Unrestricted free agents are permitted to sign with any team, except if they been bestowed core status

C Amanda Zahui B

Another New York veteran, coming over in a 2016 trade with the defunct Tulsa Shock, Zahui B emerged as a leader on and off the court last season. The rookie surplus looked up to her as an inspiration, while she used her platform to bring attention to social causes away from the hardwood.

Zahui B set career highs in nearly every major category this season, including averages of 9.0 points and 8.5 rebounds, but with Stokes’ return confirmed and collegiate interior threat Charli Collier potentially up for the top pick, it’ll be interesting to see what becomes of the Stockholm native’s future.

Suspended/Expired

Players with expired contracts but opted out of the 2020 season can negotiate exclusively with their current team 

F/G Rebecca Allen

Allen opted out of the 2020 season in the wake of the ongoing health crisis, but was routinely mentioned by Liberty representatives over the season. Hopkins, for example, never hesitated to mention just how much he missed having Allen in his debut lineup.

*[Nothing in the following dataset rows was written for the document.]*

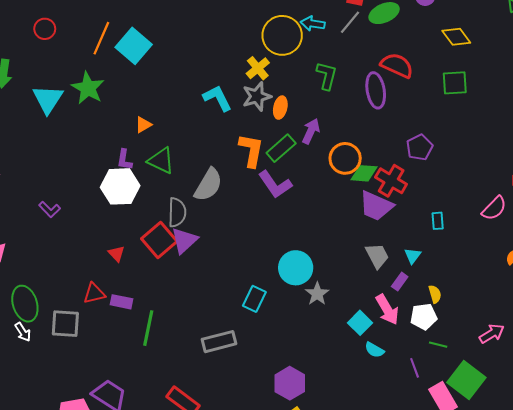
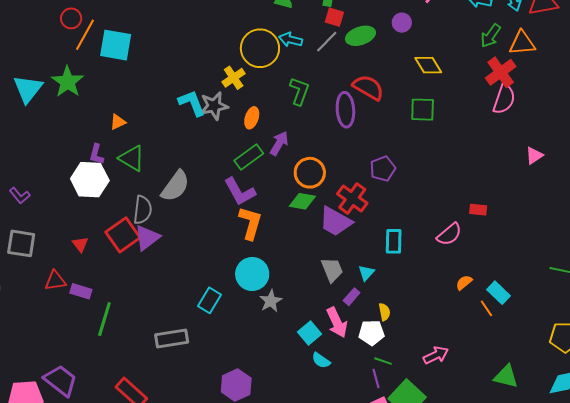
red circle: (45, 29) -> (71, 18), moved
cyan square: (134, 46) -> (116, 45), turned -36
gray star: (257, 96) -> (214, 106), moved
orange L-shape: (251, 150) -> (250, 223), moved
green diamond: (364, 173) -> (302, 201), moved
cyan rectangle: (438, 221) -> (394, 241), size x1.4
gray square: (65, 324) -> (21, 243), moved
purple line: (415, 368) -> (376, 378), moved

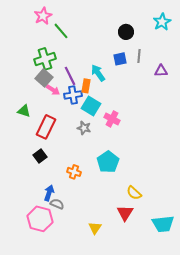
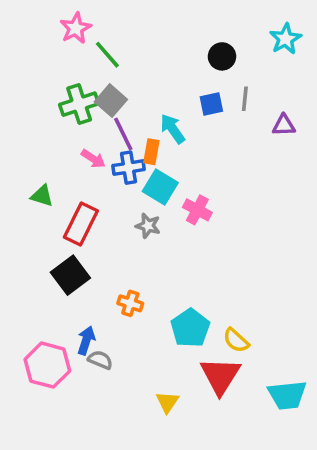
gray square: (44, 78) -> (111, 101), moved
black square: (40, 156) -> (70, 275), size x1.5
cyan pentagon: (108, 162) -> (190, 328), moved
red triangle: (125, 213) -> (220, 376), size x1.4
pink hexagon: (40, 219) -> (47, 365), moved

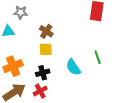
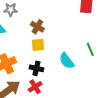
black cross: (43, 73) -> (36, 68), turned 32

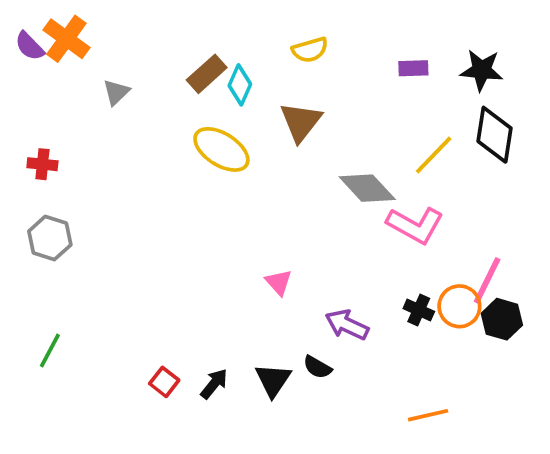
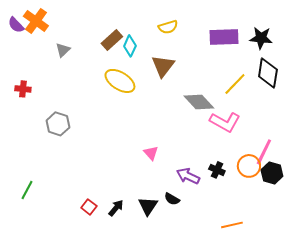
purple rectangle: (413, 68) -> (224, 37), size x1.8
gray hexagon: (50, 238) -> (58, 124), moved
black cross: (419, 310) -> (217, 170), moved

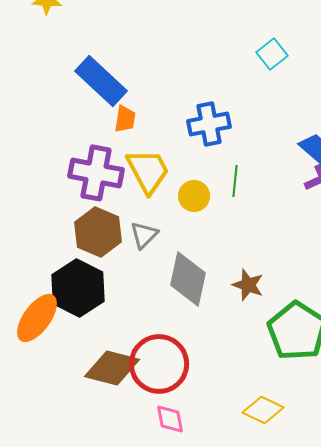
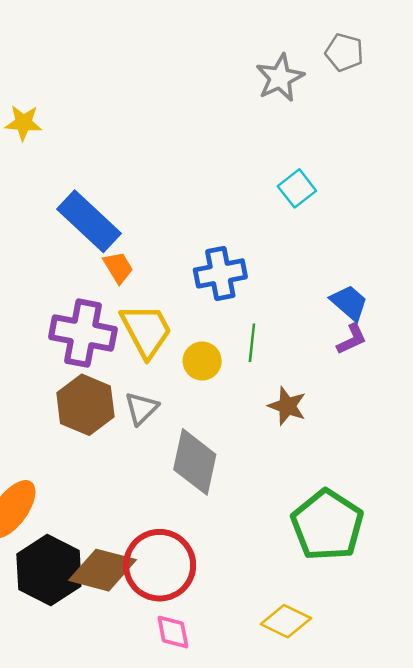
orange trapezoid: (125, 119) -> (118, 267), turned -40
brown star: (248, 285) -> (287, 406), moved
black hexagon: (78, 288) -> (49, 570), moved

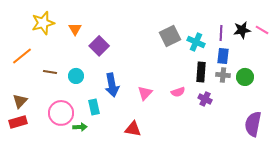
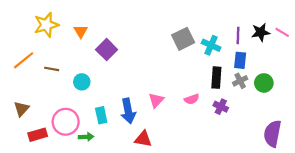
brown line: (50, 72) -> (52, 69), moved
gray cross: (223, 75) -> (240, 81), turned -32
blue arrow: (112, 85) -> (128, 111), moved
red rectangle: (18, 122) -> (38, 135), moved

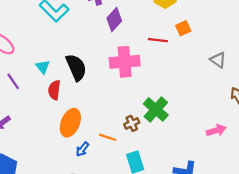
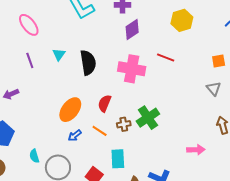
orange square: (183, 28) -> (219, 61), moved
red semicircle: (54, 90) -> (104, 103), moved

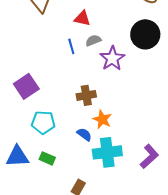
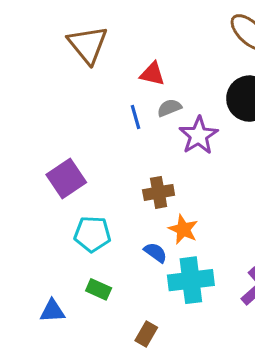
blue triangle: (17, 156) -> (52, 311), moved, size x0.7

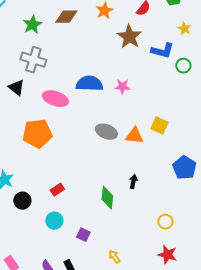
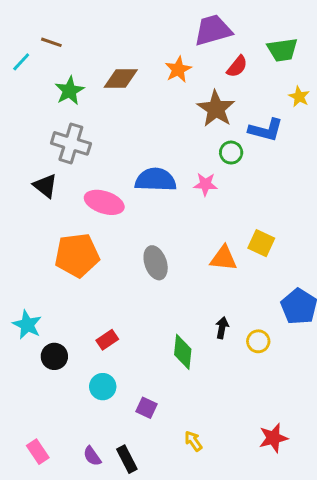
green circle: (183, 66) -> (231, 153), moved
gray ellipse: (106, 132) -> (156, 263), moved, turned 50
yellow circle: (165, 222) -> (258, 341), moved
red star: (167, 255) -> (273, 438), turned -30

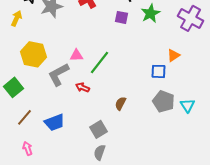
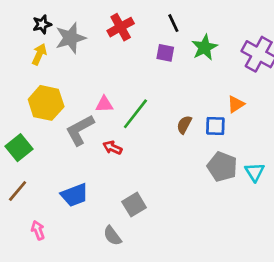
yellow arrow: (16, 18) -> (39, 54), moved
brown semicircle: (120, 103) -> (184, 125), moved
brown line: (24, 117) -> (18, 191), moved
gray semicircle: (100, 152) -> (112, 236), moved, turned -56

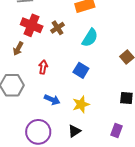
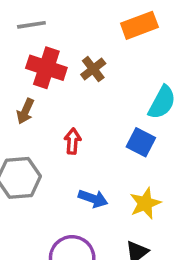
cyan semicircle: (90, 38) -> (162, 102), moved

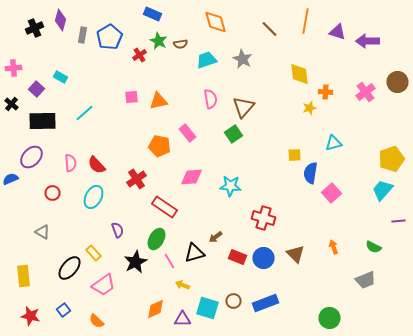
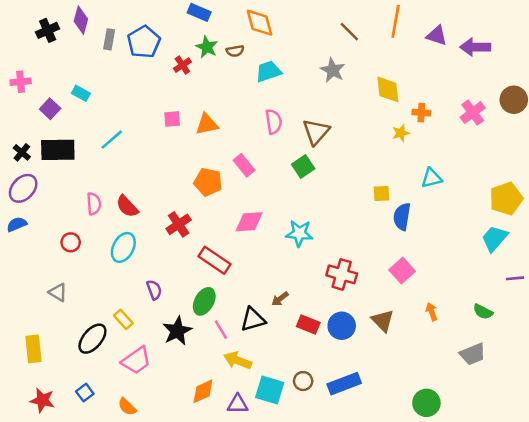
orange diamond: (216, 22) -> (259, 23), moved
gray star: (242, 59) -> (333, 70), moved
black cross: (12, 104) -> (22, 152), moved
purple ellipse: (32, 157) -> (23, 188), moved
pink square: (332, 193) -> (402, 271), moved
yellow arrow: (182, 285) -> (238, 360), size x1.5

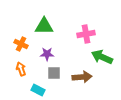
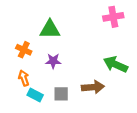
pink cross: (86, 34) -> (113, 17), moved
gray square: (54, 73) -> (61, 94), moved
cyan rectangle: (38, 90) -> (35, 95), moved

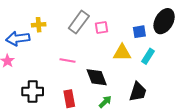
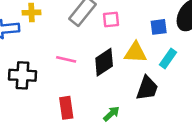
black diamond: (97, 77) -> (104, 62), moved, turned 75
black cross: (33, 91) -> (23, 75), moved
black trapezoid: (138, 92) -> (147, 88), moved

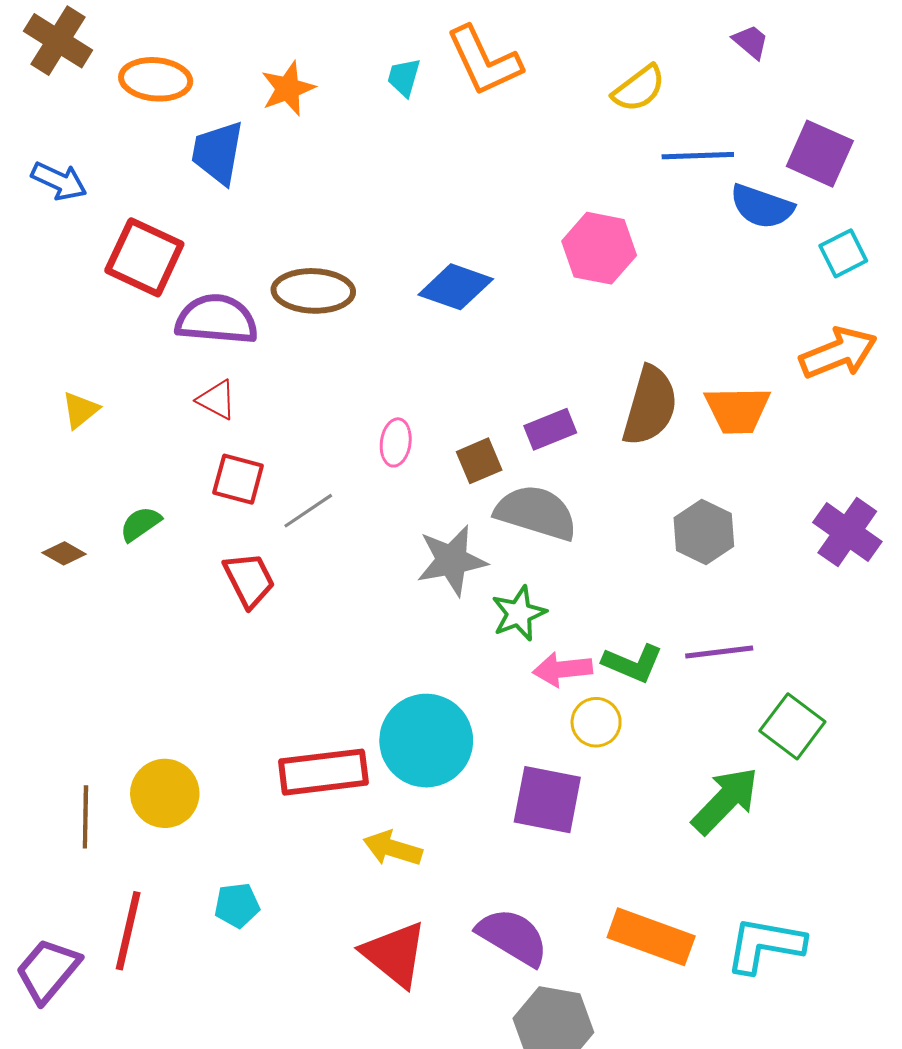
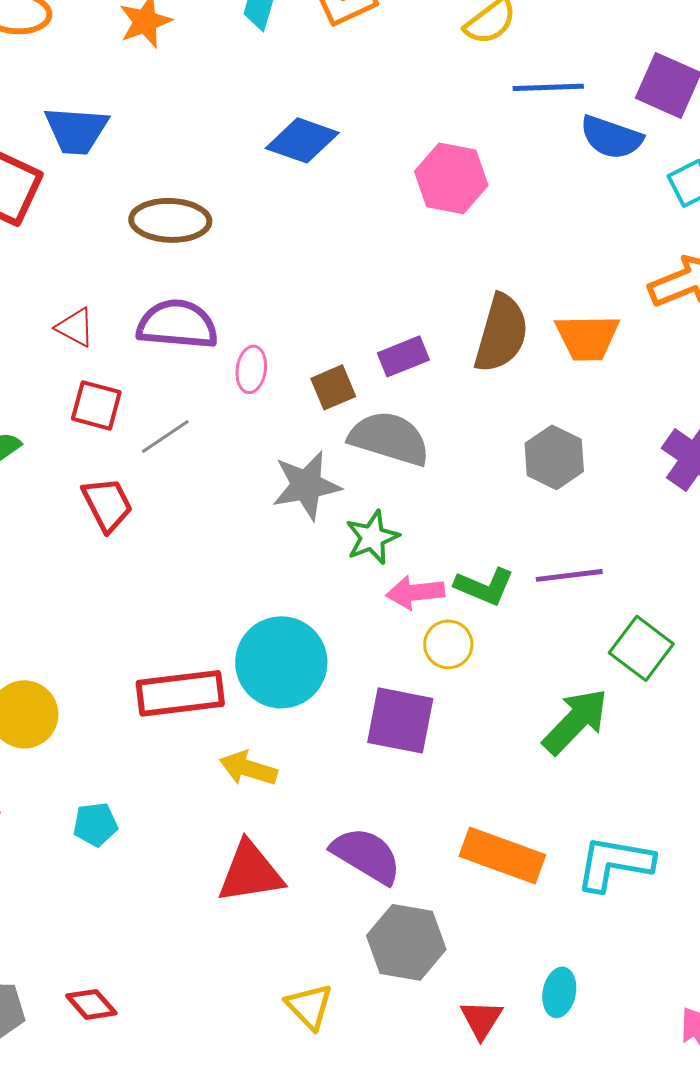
blue trapezoid: (218, 153) -> (76, 130), moved, turned -96
blue diamond: (456, 287) -> (302, 140), moved
purple semicircle: (217, 319) -> (177, 324), moved
red triangle: (395, 954) -> (250, 872), turned -48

“She’s got a tremendous skill set and she’s got a rare mix of characteristics in that she’s about 6’2 and she’s really long and she’s deceptively athletic to go with her ability to put the ball on the floor and get fouled and shoot the three at such a high level,” Hopkins said earlier last spring. “That’s really the type of player we absolutely need for this system to work and we’ve got one built-in already. On top of that, she’s a phenomenal person.”

F Stephanie Talbot 

Talbot has yet to make her New York debut, having arrived through a draft night trade with Minnesota. Allen’s fellow Opal (a member of Australia’s national squad) likewise opted out but kept busy in her homeland’s top women’s league, earning first-team all-WNBL honors alongside WNBA All-Star Liz Cambage. Talbot previously worked with Hopkins when the latter was an assistant with the Lynx in 2019.

Outside Names to Watch

F Natasha Howard, Seattle

In her brief WNBA time, Ionescu found her shooting prowess rather quickly, scoring 33 points in only her second contest. If the Liberty were able to get another experienced interior threat, similar to what Ionescu had at Oregon with fellow 2020 draftees Satou Sabally and Ruthy Hebard, it could help her get even more comfortable with the WNBA game.

Howard has had her experience working with game-changing point guards in Seattle, namely Sue Bird. With a pair of All-Defensive First Team nominations, she would also give the Liberty some much needed defensive pointers, as New York has finished no better than ninth in points allowed in each of the past three seasons (including a league-worst 84.3 per game in 2019). Hopkins (as well as assistant Shelley Patterson) has also worked with Howard in the past, as the two previously collaborated on the Lynx’s 2017 run to the WNBA Finals.

F Nneka Ogwumike, Los Angeles

Both Kolb and Hopkins have preached about the value of high-character players representing New York, and it’s hard to find anyone more accomplished on and off the court than Ogwumike. The current Spark and future Space Jam: A New Legacy star is current in the midst of her second term as the WNBA Players Association president, with Clarendon serving as the second-in-command. WIth WNBPA headquarters situated on Sixth Ave., New York could be an attractive option to Ogwumike from both a basketball and business standpoint.

Both Howard and Ogwumike have core designations, but something can still be accomplished through a sign-and-trade deal.

F Emma Meeseman, Washington

Stokes’ newfound propensity to shoot from deep perhaps best personified Hopkins’ vision of playing positionless basketball where participants are confident from any area of the floor.

That more or less has been the story of Meeseman over the past few seasons, as she has fulfilled a variety of roles under Mike Thibault. She played it to her advantage during the 2019 WNBA Finals, coming off the bench to swipe series MVP honors after skipping the previous 2018 season to represent her native Belgium in the FIBA World Cup. Though Washington struggled without Elena Delle Donne last season, Meeseman set a new career-best with 4.5 assists per game.